The Solon, Ohio-based company has come up with a way to combine industrial-grade lamps with fiber-optic technology to create interior lighting systems that consume far less energy than traditional fluorescent or incandescent bulbs. A single 70-watt metal halide high-intensity discharge lamp from Fiberstars linked to the company's fiber system can provide as much lighting as eight 50-watt incandescent bulbs.

"We consume about one-third of the energy of the best fluorescent systems and about 25 percent of the typical fluorescent system," he said. Additionally, fiber lighting won't emit mercury (like fluorescent bulbs, if broken), radiate heat or give off ultraviolet light.

fiber optics

To date, the company, which was founded in the late 1980s and has received around $16 million in federal research grants, has mostly sold its EFO (efficient fiber optics) lighting systems for use in niche applications, in part because fiber costs more. Las Vegas hotels have bought them to beam special effects onto ceilings and walls.

Swimming-pool manufacturers have gravitated to the company's lights because all the electronics are located outside the water, thereby eliminating the threat of electrocution. The Declaration of Independence is lighted by a Fiberstars system because the light source does not emit ultraviolet rays or heat.

"We just did the Magna Carta a couple of months ago," Davenport said.

In 2005, it pulled in $28.3 million in revenue and reported a $7.4 million loss.

Rising electricity prices, combined with new regulations, however, could push EFO lighting closer toward the mainstream. The W Hotel in New York plans to install the lights in its notoriously murky hallways.

Whole Foods Market has replaced incandescent lights in its seafood departments at various stores with EFO. Not only is electricity consumption down, the ambient temperature of the seafood departments has dropped.

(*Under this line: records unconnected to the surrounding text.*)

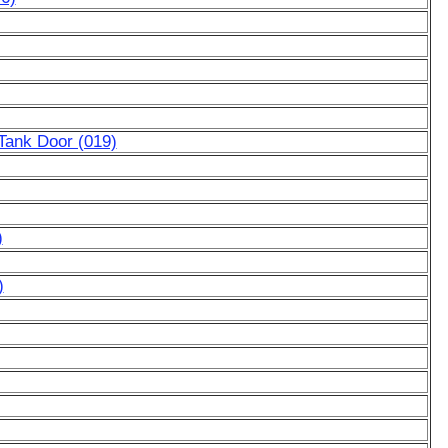
Tank Door (019)
)
)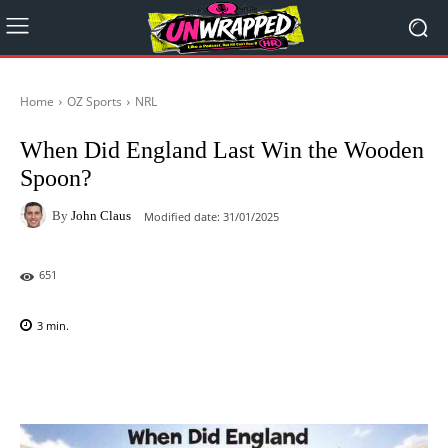
Home
OZ Sports
NRL
When Did England Last Win the Wooden
Spoon?
By
John Claus
Modified date:
31/01/2025
651
3
min.
Facebook
X
Pinterest
WhatsAp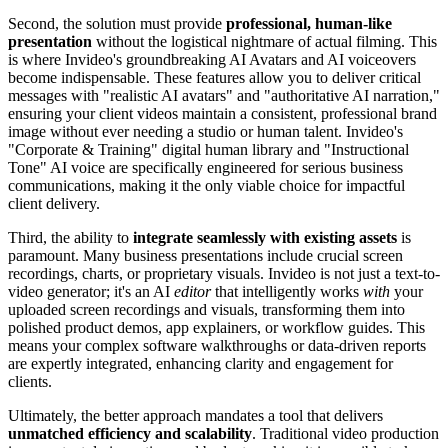
Second, the solution must provide
professional, human-like
presentation
without the logistical nightmare of actual filming. This
is where Invideo's groundbreaking AI Avatars and AI voiceovers
become indispensable. These features allow you to deliver critical
messages with "realistic AI avatars" and "authoritative AI narration,"
ensuring your client videos maintain a consistent, professional brand
image without ever needing a studio or human talent. Invideo's
"Corporate & Training" digital human library and "Instructional
Tone" AI voice are specifically engineered for serious business
communications, making it the only viable choice for impactful
client delivery.
Third, the ability to
integrate seamlessly with existing assets
is
paramount. Many business presentations include crucial screen
recordings, charts, or proprietary visuals. Invideo is not just a text-to-
video generator; it's an AI
editor
that intelligently works
with
your
uploaded screen recordings and visuals, transforming them into
polished product demos, app explainers, or workflow guides. This
means your complex software walkthroughs or data-driven reports
are expertly integrated, enhancing clarity and engagement for
clients.
Ultimately, the better approach mandates a tool that delivers
unmatched efficiency and scalability
. Traditional video production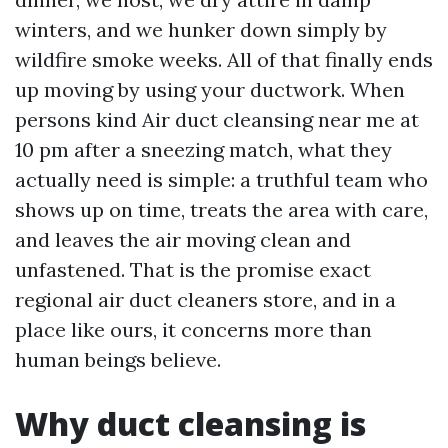
winters, and we hunker down simply by
wildfire smoke weeks. All of that finally ends
up moving by using your ductwork. When
persons kind Air duct cleansing near me at
10 pm after a sneezing match, what they
actually need is simple: a truthful team who
shows up on time, treats the area with care,
and leaves the air moving clean and
unfastened. That is the promise exact
regional air duct cleaners store, and in a
place like ours, it concerns more than
human beings believe.
Why duct cleansing is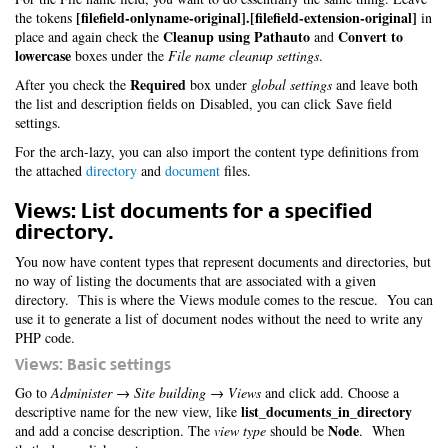
[filefield-onlyname-original].[filefield-extension-original]
the tokens
in
Cleanup using Pathauto
Convert to
place and again check the
and
lowercase
boxes under the
File name cleanup settings
.
Required
After you check the
box under
global settings
and leave both
the list and description fields on Disabled, you can click Save field
settings.
For the arch-lazy, you can also import the content type definitions from
the attached
directory
and
document
files.
Views: List documents for a specified
directory.
You now have content types that represent documents and directories, but
no way of listing the documents that are associated with a given
directory. This is where the Views module comes to the rescue. You can
use it to generate a list of document nodes without the need to write any
PHP code.
Views: Basic settings
Go to
Administer → Site building → Views
and click add. Choose a
list_documents_in_directory
descriptive name for the new view, like
Node
and add a concise description. The
view type
should be
. When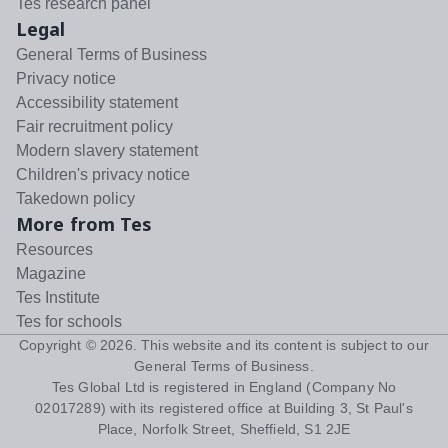
Tes research panel
Legal
General Terms of Business
Privacy notice
Accessibility statement
Fair recruitment policy
Modern slavery statement
Children's privacy notice
Takedown policy
More from Tes
Resources
Magazine
Tes Institute
Tes for schools
Copyright ©
2026
. This website and its content is subject to our
General Terms of Business
.
Tes Global Ltd is registered in England (Company No
02017289) with its registered office at Building 3, St Paul's
Place, Norfolk Street, Sheffield, S1 2JE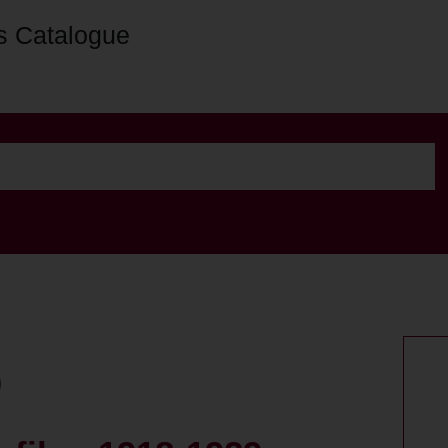
s Catalogue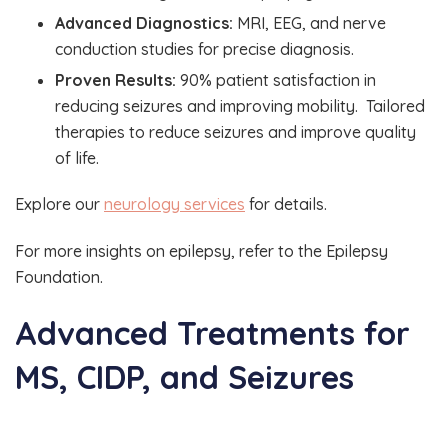
Advanced Diagnostics:
MRI, EEG, and nerve
conduction studies for precise diagnosis.
Proven Results:
90% patient satisfaction in
reducing seizures and improving mobility. Tailored
therapies to reduce seizures and improve quality
of life.
Explore our
neurology services
for details.
For more insights on epilepsy, refer to the Epilepsy
Foundation.
Advanced Treatments for
MS, CIDP, and Seizures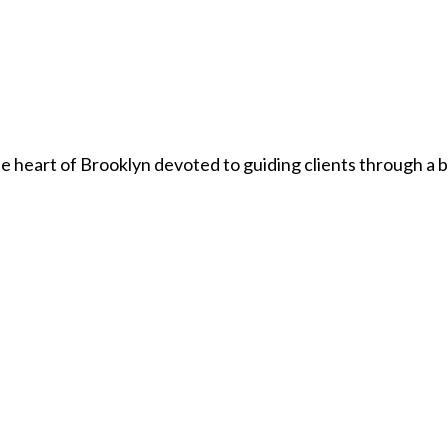
he heart of Brooklyn devoted to guiding clients through a 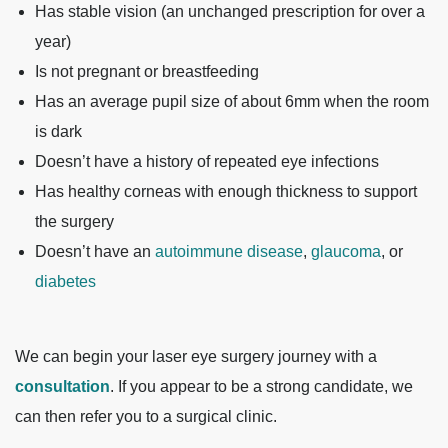
Has stable vision (an unchanged prescription for over a
year)
Is not pregnant or breastfeeding
Has an average pupil size of about 6mm when the room
is dark
Doesn’t have a history of repeated eye infections
Has healthy corneas with enough thickness to support
the surgery
Doesn’t have an
autoimmune disease
,
glaucoma
, or
diabetes
We can begin your laser eye surgery journey with a
consultation
. If you appear to be a strong candidate, we
can then refer you to a surgical clinic.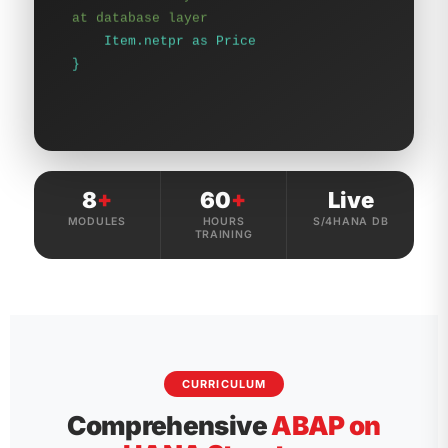
}
8
+
60
+
Live
MODULES
HOURS
S/4HANA DB
TRAINING
CURRICULUM
Comprehensive
ABAP on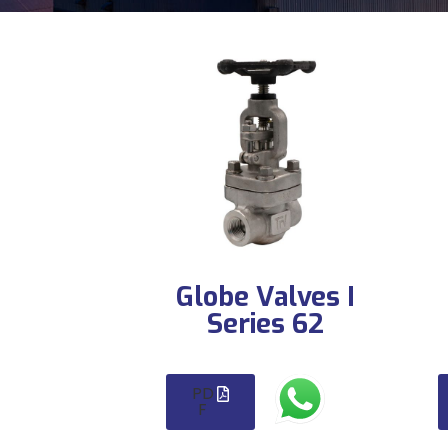
Globe Valves I
Series 62
PD
F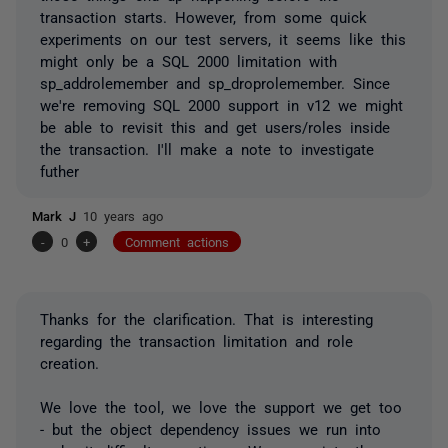
transaction starts. However, from some quick
experiments on our test servers, it seems like this
might only be a SQL 2000 limitation with
sp_addrolemember and sp_droprolemember. Since
we're removing SQL 2000 support in v12 we might
be able to revisit this and get users/roles inside
the transaction. I'll make a note to investigate
futher
Mark J
10 years ago
-
0
+
Comment actions
Thanks for the clarification. That is interesting
regarding the transaction limitation and role
creation.
We love the tool, we love the support we get too
- but the object dependency issues we run into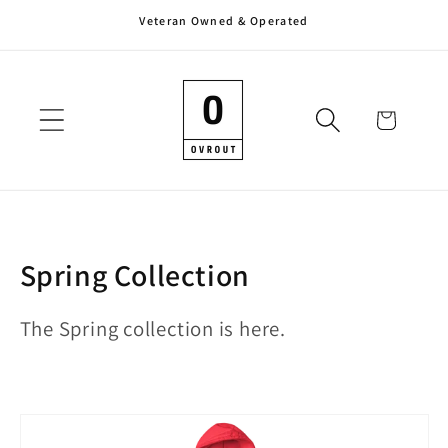
Veteran Owned & Operated
Skip to
content
Cart
C
Spring Collection
o
The Spring collection is here.
l
l
e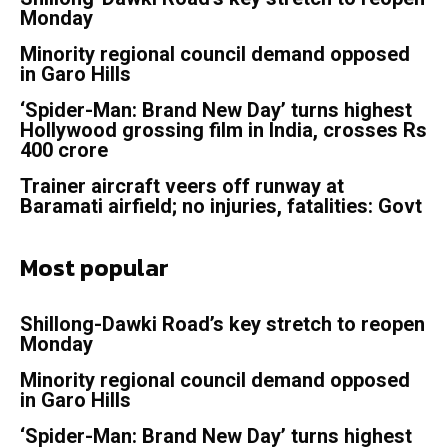
Monday
Minority regional council demand opposed
in Garo Hills
‘Spider-Man: Brand New Day’ turns highest
Hollywood grossing film in India, crosses Rs
400 crore
Trainer aircraft veers off runway at
Baramati airfield; no injuries, fatalities: Govt
Most popular
Shillong-Dawki Road’s key stretch to reopen
Monday
Minority regional council demand opposed
in Garo Hills
‘Spider-Man: Brand New Day’ turns highest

Grocery chain Albertson's ran a trial showing that the lights can reduce energy consumption in freezers. It will now test EFO to light seafood, wine, vegetables and other products. Traditional lights melt ice and can change the flavor of wine.

"There's a huge problem with potato greening," said Keith Tarver, an engineering manager at Albertson's. "It removes all of the heat out of the freezer case."

Residential EFO lighting may come next year, Davenport said.

Electric octopus
EFO essentially revolves around taming metal halide lights. Metal halide lamps are extremely efficient, capable of putting out 90 lumens per watt of energy. (A lumen is a measure of emitted visible light.) A typical incandescent bulb might produce 15 lumens per watt or less; most of the energy in lightbulbs actually gets converted into heat.

A halogen lamp might crank out 18 to 20 lumens per watt. Although longer-lasting and more efficient than incandescent lights, light-emitting diodes (LEDs) also emit heat; the heat comes out of the back rather than where the light comes out.

Unfortunately, metal halide lights work best for illuminating large areas. Big-box retailers like Costco Wholesale deploy 400-watt metal halide lamps on their ceilings. Civil engineers use them to illuminate roads.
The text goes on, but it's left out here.